Novel techniques for the prevention of mitochondrial DNA disorders: an ethical review
After considering a number of ethical questions, and having heard from a wide range of contributors, the Working Group identified a number of issues that require further consideration. The Council believes that continuing debate about these issues will be important, but it also reached a number of conclusions that the Government and others may wish to consider.
Due to the health and social benefits to individuals and families of living free from mitochondrial disorders, and where potential parents express a preference to have genetically-related children, on balance we believe that if these novel techniques are adequately proven to be acceptably safe and effective as treatments, it would be ethical for families to use them, if they wish to do so and have been offered an appropriate level of information and support.
Given the above and subject to the appropriate oversight, we believe that as a research objective it is ethical to gather further information about pronuclear transfer and maternal spindle transfer in order that they can be considered for treatment use.

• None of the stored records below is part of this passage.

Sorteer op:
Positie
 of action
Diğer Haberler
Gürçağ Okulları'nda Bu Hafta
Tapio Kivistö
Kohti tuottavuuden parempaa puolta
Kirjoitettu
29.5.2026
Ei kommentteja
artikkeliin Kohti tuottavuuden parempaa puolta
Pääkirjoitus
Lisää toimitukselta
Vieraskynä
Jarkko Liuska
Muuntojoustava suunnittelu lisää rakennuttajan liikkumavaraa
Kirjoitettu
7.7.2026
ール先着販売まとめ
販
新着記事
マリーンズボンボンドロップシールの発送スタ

Issues for further consideration
Treatment as part of a research trial
We believe that in the first instance, novel techniques such as pronuclear transfer and maternal spindle transfer (or any comparable future treatment) should only be offered as part of a research trial in centres specialising in mitochondrial disorders. Consent to follow up would need to be included as a mandatory part of parental consent to participation in the trial.
Families using such techniques should commit to allowing very long term follow-up of their children and families in order to further knowledge about the outcomes of these techniques. To support this aim we would recommend the creation of a centrally funded register of any such procedures performed in the UK, accessible to researchers over several decades.
Parentage of the child
Although the perception of the personal and social relationships created by egg or embryo reconstruction would be essentially a matter for the individuals concerned, it is the view of the Working Group that mitochondrial donation does not indicate, either biologically or legally, any notion of the child having either a ‘third parent‘, or ‘second mother’.

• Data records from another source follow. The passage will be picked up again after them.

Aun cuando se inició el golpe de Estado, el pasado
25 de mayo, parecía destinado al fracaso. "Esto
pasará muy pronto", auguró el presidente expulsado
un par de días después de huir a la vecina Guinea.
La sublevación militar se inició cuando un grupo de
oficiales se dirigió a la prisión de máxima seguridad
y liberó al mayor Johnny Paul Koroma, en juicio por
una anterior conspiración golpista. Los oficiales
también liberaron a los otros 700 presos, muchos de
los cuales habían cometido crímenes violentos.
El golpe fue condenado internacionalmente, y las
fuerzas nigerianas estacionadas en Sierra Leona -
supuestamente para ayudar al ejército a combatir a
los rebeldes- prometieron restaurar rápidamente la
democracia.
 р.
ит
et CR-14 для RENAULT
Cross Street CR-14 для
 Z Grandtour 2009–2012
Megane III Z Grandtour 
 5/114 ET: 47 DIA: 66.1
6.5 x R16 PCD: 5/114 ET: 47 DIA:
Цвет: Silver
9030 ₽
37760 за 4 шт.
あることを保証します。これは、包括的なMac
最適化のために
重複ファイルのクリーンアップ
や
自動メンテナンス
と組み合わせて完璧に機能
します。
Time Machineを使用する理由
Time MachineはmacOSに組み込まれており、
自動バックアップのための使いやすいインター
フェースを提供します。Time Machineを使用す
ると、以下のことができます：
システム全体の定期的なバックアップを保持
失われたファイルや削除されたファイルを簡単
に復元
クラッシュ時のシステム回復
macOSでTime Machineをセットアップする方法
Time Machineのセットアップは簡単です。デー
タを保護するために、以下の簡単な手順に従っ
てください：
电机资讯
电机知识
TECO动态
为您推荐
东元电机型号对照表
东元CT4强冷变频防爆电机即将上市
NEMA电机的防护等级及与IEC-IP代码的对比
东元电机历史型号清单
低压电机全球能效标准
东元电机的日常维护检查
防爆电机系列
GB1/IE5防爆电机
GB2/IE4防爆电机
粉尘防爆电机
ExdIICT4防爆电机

Regulation: status of the mitochondrial donor
The donor of mitochondria should not have the same status in regulation as a reproductive egg or embryo donor in all aspects. As part of this, we do not believe mitochondrial donors should be mandatorily required to be identifiable to the adults born from their donation.

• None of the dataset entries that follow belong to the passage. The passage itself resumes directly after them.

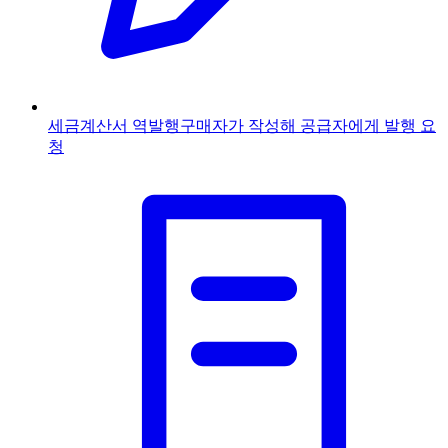
세금계산서 역발행
구매자가 작성해 공급자에게 발행 요
청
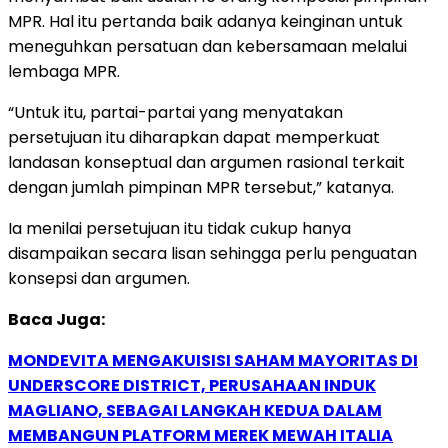
MPR. Hal itu pertanda baik adanya keinginan untuk
meneguhkan persatuan dan kebersamaan melalui
lembaga MPR.
“Untuk itu, partai-partai yang menyatakan
persetujuan itu diharapkan dapat memperkuat
landasan konseptual dan argumen rasional terkait
dengan jumlah pimpinan MPR tersebut,” katanya.
Ia menilai persetujuan itu tidak cukup hanya
disampaikan secara lisan sehingga perlu penguatan
konsepsi dan argumen.
Baca Juga:
MONDEVITA MENGAKUISISI SAHAM MAYORITAS DI
UNDERSCORE DISTRICT, PERUSAHAAN INDUK
MAGLIANO, SEBAGAI LANGKAH KEDUA DALAM
MEMBANGUN PLATFORM MEREK MEWAH ITALIA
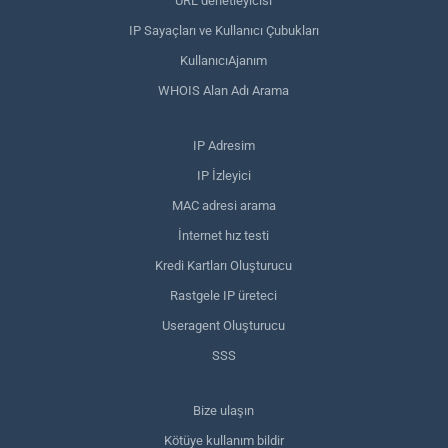
URL denetleyicisi
IP Sayaçları ve Kullanıcı Çubukları
KullanıcıAjanım
WHOIS Alan Adı Arama
IP Adresim
IP İzleyici
MAC adresi arama
İnternet hız testi
Kredi Kartları Oluşturucu
Rastgele IP üreteci
Useragent Oluşturucu
SSS
Bize ulaşın
Kötüye kullanım bildir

Further issues for discussion
The novel treatments under discussion were viewed by the Working Group as examples of germline therapies. The wider policy debate could benefit from a fuller discussion of the ethics of the different kinds of prospective and theoretical germline therapies than was possible within the remit of this report. This would include potential therapies that would act on the cell nucleus with heritable effects, and therapies which might involve nuclear transfer in its various forms.